• _Exercise aim_:
The full listing should be duplicated word for word.

• _Extracted information_:
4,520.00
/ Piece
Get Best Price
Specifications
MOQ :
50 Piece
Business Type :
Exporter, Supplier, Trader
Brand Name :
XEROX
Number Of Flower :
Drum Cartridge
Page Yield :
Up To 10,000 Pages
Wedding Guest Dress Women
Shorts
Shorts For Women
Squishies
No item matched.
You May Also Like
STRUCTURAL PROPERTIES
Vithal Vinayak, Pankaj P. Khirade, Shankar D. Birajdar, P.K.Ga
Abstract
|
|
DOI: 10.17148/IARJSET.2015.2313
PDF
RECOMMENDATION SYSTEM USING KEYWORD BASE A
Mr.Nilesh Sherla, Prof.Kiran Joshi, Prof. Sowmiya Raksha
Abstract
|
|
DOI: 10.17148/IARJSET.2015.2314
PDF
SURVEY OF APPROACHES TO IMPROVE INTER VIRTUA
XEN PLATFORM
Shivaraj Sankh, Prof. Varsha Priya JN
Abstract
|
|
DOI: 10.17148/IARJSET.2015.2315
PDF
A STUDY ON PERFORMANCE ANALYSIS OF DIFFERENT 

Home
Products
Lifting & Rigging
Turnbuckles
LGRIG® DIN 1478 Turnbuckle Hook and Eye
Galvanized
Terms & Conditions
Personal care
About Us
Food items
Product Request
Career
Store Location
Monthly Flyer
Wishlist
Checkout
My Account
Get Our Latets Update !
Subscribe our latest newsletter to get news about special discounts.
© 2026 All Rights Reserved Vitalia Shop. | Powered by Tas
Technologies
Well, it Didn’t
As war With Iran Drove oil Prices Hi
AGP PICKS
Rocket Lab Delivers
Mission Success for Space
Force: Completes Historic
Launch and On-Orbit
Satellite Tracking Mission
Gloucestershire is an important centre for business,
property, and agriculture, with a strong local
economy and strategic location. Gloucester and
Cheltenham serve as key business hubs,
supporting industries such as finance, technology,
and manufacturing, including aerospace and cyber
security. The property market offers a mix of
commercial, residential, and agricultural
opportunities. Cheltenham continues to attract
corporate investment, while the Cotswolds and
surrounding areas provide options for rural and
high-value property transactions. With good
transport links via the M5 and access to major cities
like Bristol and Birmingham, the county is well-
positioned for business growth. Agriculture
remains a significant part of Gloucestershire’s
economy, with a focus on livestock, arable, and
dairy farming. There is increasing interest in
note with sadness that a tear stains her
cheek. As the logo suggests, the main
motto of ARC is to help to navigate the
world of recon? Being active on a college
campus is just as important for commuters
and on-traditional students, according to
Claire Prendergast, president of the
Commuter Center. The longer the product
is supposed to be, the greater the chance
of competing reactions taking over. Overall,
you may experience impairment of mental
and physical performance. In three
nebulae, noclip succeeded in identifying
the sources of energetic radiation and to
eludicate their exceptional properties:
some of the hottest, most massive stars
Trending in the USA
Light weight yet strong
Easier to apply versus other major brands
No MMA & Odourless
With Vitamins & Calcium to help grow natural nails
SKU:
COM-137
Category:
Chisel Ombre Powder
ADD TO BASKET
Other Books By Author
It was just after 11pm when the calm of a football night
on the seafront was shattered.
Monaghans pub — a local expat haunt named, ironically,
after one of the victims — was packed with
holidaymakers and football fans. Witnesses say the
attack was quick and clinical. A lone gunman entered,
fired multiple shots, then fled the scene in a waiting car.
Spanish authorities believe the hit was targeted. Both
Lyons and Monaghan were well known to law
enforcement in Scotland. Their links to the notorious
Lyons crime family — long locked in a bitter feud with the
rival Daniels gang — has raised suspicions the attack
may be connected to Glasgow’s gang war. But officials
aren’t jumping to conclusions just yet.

• _Answer below_:
4,520.00
/ Piece
Get Best Price
Specifications
MOQ :
50 Piece
Business Type :
Exporter, Supplier, Trader
Brand Name :
XEROX
Number Of Flower :
Drum Cartridge
Page Yield :
Up To 10,000 Pages
Wedding Guest Dress Women
Shorts
Shorts For Women
Squishies
No item matched.
You May Also Like
STRUCTURAL PROPERTIES
Vithal Vinayak, Pankaj P. Khirade, Shankar D. Birajdar, P.K.Ga
Abstract
|
|
DOI: 10.17148/IARJSET.2015.2313
PDF
RECOMMENDATION SYSTEM USING KEYWORD BASE A
Mr.Nilesh Sherla, Prof.Kiran Joshi, Prof. Sowmiya Raksha
Abstract
|
|
DOI: 10.17148/IARJSET.2015.2314
PDF
SURVEY OF APPROACHES TO IMPROVE INTER VIRTUA
XEN PLATFORM
Shivaraj Sankh, Prof. Varsha Priya JN
Abstract
|
|
DOI: 10.17148/IARJSET.2015.2315
PDF
A STUDY ON PERFORMANCE ANALYSIS OF DIFFERENT 

Home
Products
Lifting & Rigging
Turnbuckles
LGRIG® DIN 1478 Turnbuckle Hook and Eye
Galvanized
Terms & Conditions
Personal care
About Us
Food items
Product Request
Career
Store Location
Monthly Flyer
Wishlist
Checkout
My Account
Get Our Latets Update !
Subscribe our latest newsletter to get news about special discounts.
© 2026 All Rights Reserved Vitalia Shop. | Powered by Tas
Technologies
Well, it Didn’t
As war With Iran Drove oil Prices Hi
AGP PICKS
Rocket Lab Delivers
Mission Success for Space
Force: Completes Historic
Launch and On-Orbit
Satellite Tracking Mission
Gloucestershire is an important centre for business,
property, and agriculture, with a strong local
economy and strategic location. Gloucester and
Cheltenham serve as key business hubs,
supporting industries such as finance, technology,
and manufacturing, including aerospace and cyber
security. The property market offers a mix of
commercial, residential, and agricultural
opportunities. Cheltenham continues to attract
corporate investment, while the Cotswolds and
surrounding areas provide options for rural and
high-value property transactions. With good
transport links via the M5 and access to major cities
like Bristol and Birmingham, the county is well-
positioned for business growth. Agriculture
remains a significant part of Gloucestershire’s
economy, with a focus on livestock, arable, and
dairy farming. There is increasing interest in
note with sadness that a tear stains her
cheek. As the logo suggests, the main
motto of ARC is to help to navigate the
world of recon? Being active on a college
campus is just as important for commuters
and on-traditional students, according to
Claire Prendergast, president of the
Commuter Center. The longer the product
is supposed to be, the greater the chance
of competing reactions taking over. Overall,
you may experience impairment of mental
and physical performance. In three
nebulae, noclip succeeded in identifying
the sources of energetic radiation and to
eludicate their exceptional properties:
some of the hottest, most massive stars
Trending in the USA
Light weight yet strong
Easier to apply versus other major brands
No MMA & Odourless
With Vitamins & Calcium to help grow natural nails
SKU:
COM-137
Category:
Chisel Ombre Powder
ADD TO BASKET
Other Books By Author
It was just after 11pm when the calm of a football night
on the seafront was shattered.
Monaghans pub — a local expat haunt named, ironically,
after one of the victims — was packed with
holidaymakers and football fans. Witnesses say the
attack was quick and clinical. A lone gunman entered,
fired multiple shots, then fled the scene in a waiting car.
Spanish authorities believe the hit was targeted. Both
Lyons and Monaghan were well known to law
enforcement in Scotland. Their links to the notorious
Lyons crime family — long locked in a bitter feud with the
rival Daniels gang — has raised suspicions the attack
may be connected to Glasgow’s gang war. But officials
aren’t jumping to conclusions just yet.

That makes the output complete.